- [What you are asked to do]: Nothing but the lines from the one containing "TELEVISIONE" to the end of the records below should be output, each exactly as written.
──────── Excerpted data
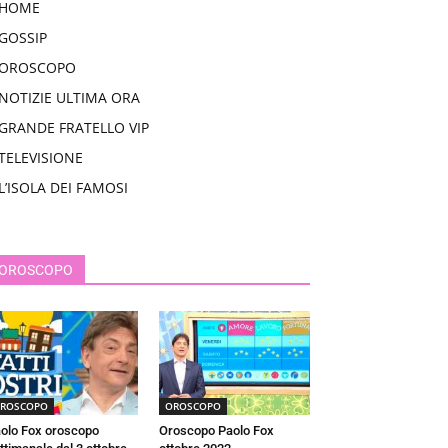
HOME
GOSSIP
OROSCOPO
NOTIZIE ULTIMA ORA
GRANDE FRATELLO VIP
TELEVISIONE
L’ISOLA DEI FAMOSI
OROSCOPO
ROSCOPO
OROSCOPO
olo Fox oroscopo
Oroscopo Paolo Fox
────────────────
- [Solution for this exercise]:
TELEVISIONE
L’ISOLA DEI FAMOSI
OROSCOPO
ROSCOPO
OROSCOPO
olo Fox oroscopo
Oroscopo Paolo Fox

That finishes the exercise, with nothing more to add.